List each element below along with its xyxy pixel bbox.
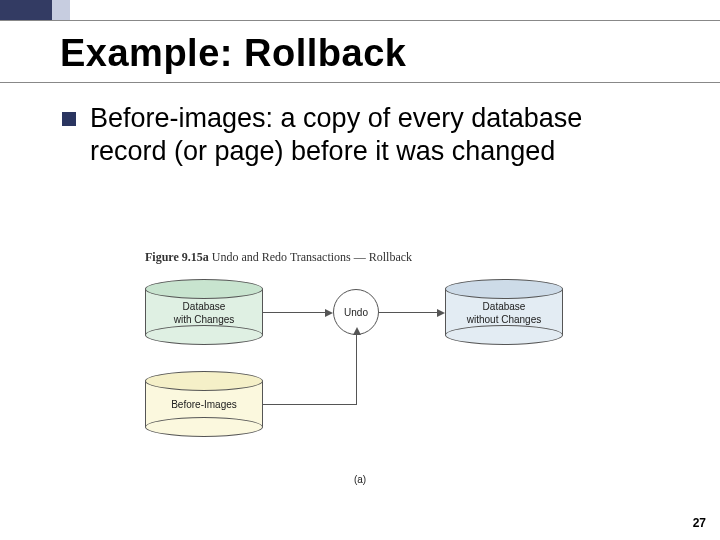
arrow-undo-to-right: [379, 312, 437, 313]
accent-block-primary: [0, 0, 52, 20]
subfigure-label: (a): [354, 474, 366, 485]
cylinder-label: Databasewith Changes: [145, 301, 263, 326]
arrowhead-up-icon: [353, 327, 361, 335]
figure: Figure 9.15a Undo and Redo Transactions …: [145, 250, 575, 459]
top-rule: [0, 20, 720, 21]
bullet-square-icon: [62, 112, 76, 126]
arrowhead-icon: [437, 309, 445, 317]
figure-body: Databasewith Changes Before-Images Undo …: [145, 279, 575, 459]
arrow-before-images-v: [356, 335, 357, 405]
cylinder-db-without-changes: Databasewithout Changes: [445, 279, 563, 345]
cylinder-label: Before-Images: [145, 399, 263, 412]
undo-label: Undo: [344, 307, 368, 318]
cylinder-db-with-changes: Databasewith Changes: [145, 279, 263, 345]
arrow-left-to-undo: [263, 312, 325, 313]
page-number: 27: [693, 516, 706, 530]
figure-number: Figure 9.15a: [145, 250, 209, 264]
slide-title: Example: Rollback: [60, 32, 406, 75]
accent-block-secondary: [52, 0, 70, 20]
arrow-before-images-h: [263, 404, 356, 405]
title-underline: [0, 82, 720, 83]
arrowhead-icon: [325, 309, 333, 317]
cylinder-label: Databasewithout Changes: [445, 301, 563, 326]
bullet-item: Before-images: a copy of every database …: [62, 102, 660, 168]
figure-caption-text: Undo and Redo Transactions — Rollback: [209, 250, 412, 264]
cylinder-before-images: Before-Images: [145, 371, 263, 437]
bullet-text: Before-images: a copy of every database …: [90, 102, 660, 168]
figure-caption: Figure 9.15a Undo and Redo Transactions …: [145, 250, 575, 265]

###

_WORK TASK_
Without including any picture, output all the material exactly as it appears.

_ANSWER FOR THIS EXERCISE_
List each element below along with its xyxy pixel bbox.
arrow-undo-to-right: [379, 312, 437, 313]
accent-block-primary: [0, 0, 52, 20]
subfigure-label: (a): [354, 474, 366, 485]
cylinder-label: Databasewith Changes: [145, 301, 263, 326]
arrowhead-up-icon: [353, 327, 361, 335]
figure: Figure 9.15a Undo and Redo Transactions …: [145, 250, 575, 459]
top-rule: [0, 20, 720, 21]
bullet-square-icon: [62, 112, 76, 126]
arrowhead-icon: [437, 309, 445, 317]
figure-body: Databasewith Changes Before-Images Undo …: [145, 279, 575, 459]
arrow-before-images-v: [356, 335, 357, 405]
cylinder-db-without-changes: Databasewithout Changes: [445, 279, 563, 345]
cylinder-label: Before-Images: [145, 399, 263, 412]
undo-label: Undo: [344, 307, 368, 318]
cylinder-db-with-changes: Databasewith Changes: [145, 279, 263, 345]
arrow-left-to-undo: [263, 312, 325, 313]
page-number: 27: [693, 516, 706, 530]
figure-number: Figure 9.15a: [145, 250, 209, 264]
slide-title: Example: Rollback: [60, 32, 406, 75]
accent-block-secondary: [52, 0, 70, 20]
arrow-before-images-h: [263, 404, 356, 405]
title-underline: [0, 82, 720, 83]
arrowhead-icon: [325, 309, 333, 317]
cylinder-label: Databasewithout Changes: [445, 301, 563, 326]
bullet-item: Before-images: a copy of every database …: [62, 102, 660, 168]
figure-caption-text: Undo and Redo Transactions — Rollback: [209, 250, 412, 264]
cylinder-before-images: Before-Images: [145, 371, 263, 437]
bullet-text: Before-images: a copy of every database …: [90, 102, 660, 168]
figure-caption: Figure 9.15a Undo and Redo Transactions …: [145, 250, 575, 265]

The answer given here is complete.